In an Oracle NoSQL Database running with a self-signed certificate, the client-side application will be able to connect to the data store with either the old or the new credentials once they switch to using the merged client truststore. It is a good practice to modify the clients at this point in the update procedure because that will allow the clients to connect to the data store now and throughout the update process. You need to copy the client.trust file with the merged entries (2 certificate entries) to each of the clients replacing the existing client.trust file used by the client applications. Once the update is complete, clients should switch to using the new truststore, so that the old certificates are cleared.
```
scp <SN1_host>:$KVROOT/security/client.trust \
<client_host>:<directory_client.trust>/client.trust
```
Note:
The client.trust is used to authenticate client-server communication, and store.trust to authenticate server-server communication.
Stop and start each Storage Node sequentially, making sure that each SN is completely up before restarting the next SN. Restarting one SN at a time is necessary because the data store must maintain the quorum during the restart of Storage Nodes while the SSL certificate is updated.

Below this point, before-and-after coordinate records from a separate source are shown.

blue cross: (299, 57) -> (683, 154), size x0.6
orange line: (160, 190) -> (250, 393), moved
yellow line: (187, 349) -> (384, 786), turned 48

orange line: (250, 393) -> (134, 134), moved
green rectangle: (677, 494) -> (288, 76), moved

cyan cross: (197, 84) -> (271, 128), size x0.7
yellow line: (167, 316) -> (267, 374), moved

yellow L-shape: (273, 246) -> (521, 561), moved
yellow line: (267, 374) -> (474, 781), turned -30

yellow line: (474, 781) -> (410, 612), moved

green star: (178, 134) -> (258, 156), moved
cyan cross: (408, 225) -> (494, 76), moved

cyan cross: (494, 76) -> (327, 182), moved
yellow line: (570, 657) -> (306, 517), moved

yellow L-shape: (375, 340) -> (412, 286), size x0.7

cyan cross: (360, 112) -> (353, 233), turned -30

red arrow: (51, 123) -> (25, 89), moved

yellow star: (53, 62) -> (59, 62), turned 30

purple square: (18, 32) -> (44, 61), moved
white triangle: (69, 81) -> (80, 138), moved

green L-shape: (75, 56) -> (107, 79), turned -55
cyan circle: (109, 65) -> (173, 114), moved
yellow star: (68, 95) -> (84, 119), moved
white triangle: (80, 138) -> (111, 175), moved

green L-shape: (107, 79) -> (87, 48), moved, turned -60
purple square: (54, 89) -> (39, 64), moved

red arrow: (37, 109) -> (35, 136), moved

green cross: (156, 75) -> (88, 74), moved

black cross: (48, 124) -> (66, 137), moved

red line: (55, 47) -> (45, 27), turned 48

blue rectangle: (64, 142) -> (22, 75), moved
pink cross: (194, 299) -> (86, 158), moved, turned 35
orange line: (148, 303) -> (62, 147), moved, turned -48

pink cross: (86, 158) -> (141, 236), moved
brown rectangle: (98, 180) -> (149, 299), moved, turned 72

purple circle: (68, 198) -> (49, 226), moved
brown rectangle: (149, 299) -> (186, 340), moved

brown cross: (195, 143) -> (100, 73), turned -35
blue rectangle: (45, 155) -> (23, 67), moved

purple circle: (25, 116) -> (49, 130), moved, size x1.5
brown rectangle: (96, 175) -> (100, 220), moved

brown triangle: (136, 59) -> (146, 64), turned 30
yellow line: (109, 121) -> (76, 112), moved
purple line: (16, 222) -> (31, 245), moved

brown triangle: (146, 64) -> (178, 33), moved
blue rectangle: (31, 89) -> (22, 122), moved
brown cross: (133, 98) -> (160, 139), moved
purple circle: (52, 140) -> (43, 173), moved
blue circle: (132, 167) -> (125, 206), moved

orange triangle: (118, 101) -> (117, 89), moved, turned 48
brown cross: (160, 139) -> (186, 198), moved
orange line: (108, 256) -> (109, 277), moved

After the restart, the Storage Nodes will load both the new and old certificates from the merged store.trust, so that the Storage Nodes can recognize both the new and old SSL credentials. The Storage Nodes that are not yet restarted will continue to use the old SSL credentials from store.trust file.
In each of the Storage Nodes (SN1, SN2 and SN3), perform the following steps:
```
java -jar $KVHOME/lib/kvstore.jar stop -root $KVROOT  
java -jar $KVHOME/lib/kvstore.jar start -root $KVROOT&
```
Start the Admin CLI, and check that all Replication Nodes (RNs) are up using the ping command:
```
java -jar $KVHOME/lib/kvstore.jar runadmin -host $HOSTNAME -port 5000 \
-security $KVROOT/security/client.security 
```
Logged in admin as anonymous
```
kv-> ping
```
The store.keys file contains the generated private key. The merge-trust utility used above merges only the certificates in the store.trust, but does not merge the private keys. To make the NoSQL Database use the new SSL private key, the new store.keys needs to be copied to the security directory under $KVROOT in every Storage Node as shown below.
In each of the Storage Nodes (SN1, SN2 and SN3), perform the following steps:
Copy the store.keys file to the security directory, stop the Storage Node and start it again. Stop and start each storage node sequentially as a rolling restart, making sure that each SN is completely up before restarting the next SN. Restarting one SN at a time is necessary because the data store must maintain the quorum during the restart.
```
cp /users/user_name/tmp/kvroot/newKey/security/store.keys $KVROOT/security/. 
java -jar $KVHOME/lib/kvstore.jar stop -root $KVROOT  
java -jar $KVHOME/lib/kvstore.jar start -root $KVROOT&
```
On each Storage Node, remove the obsolete certificate mykey in store.trust. Then, rename the new certificate mykey_2 to mykey.
In each of the Storage Nodes ( SN1, SN2 and SN3), perform the following steps:
Remove the old certificate named mykey.
```
keytool -delete -keystore $KVROOT/security/store.trust -alias mykey  
Enter keystore password:  
```
Rename the newly created certificate, mykey_2, to the previous key's name, mykey.
```
keytool -changealias -keystore $KVROOT/security/store.trust \
-alias mykey_2 -destalias mykey
```
Only one key now exists, which is the newly generated one, called mykey. Verify that the new certificate is the only one listed using the following command:
```
keytool -list -keystore $KVROOT/security/store.trust  
Enter keystore password:
```
```
Keystore type: JKS
Keystore provider: SUN
Your keystore contains 1 entry  
mykey, Feb 6, 2024,trustedCertEntry,  
Certificate fingerprint (SHA1):  
A3:75:F2:97:25:20:F9:AD:52:61:71:8F:6B:7E:B1:BB:E8:54:D1:7A
```
The SSL keys and certificates have now been updated on the data store.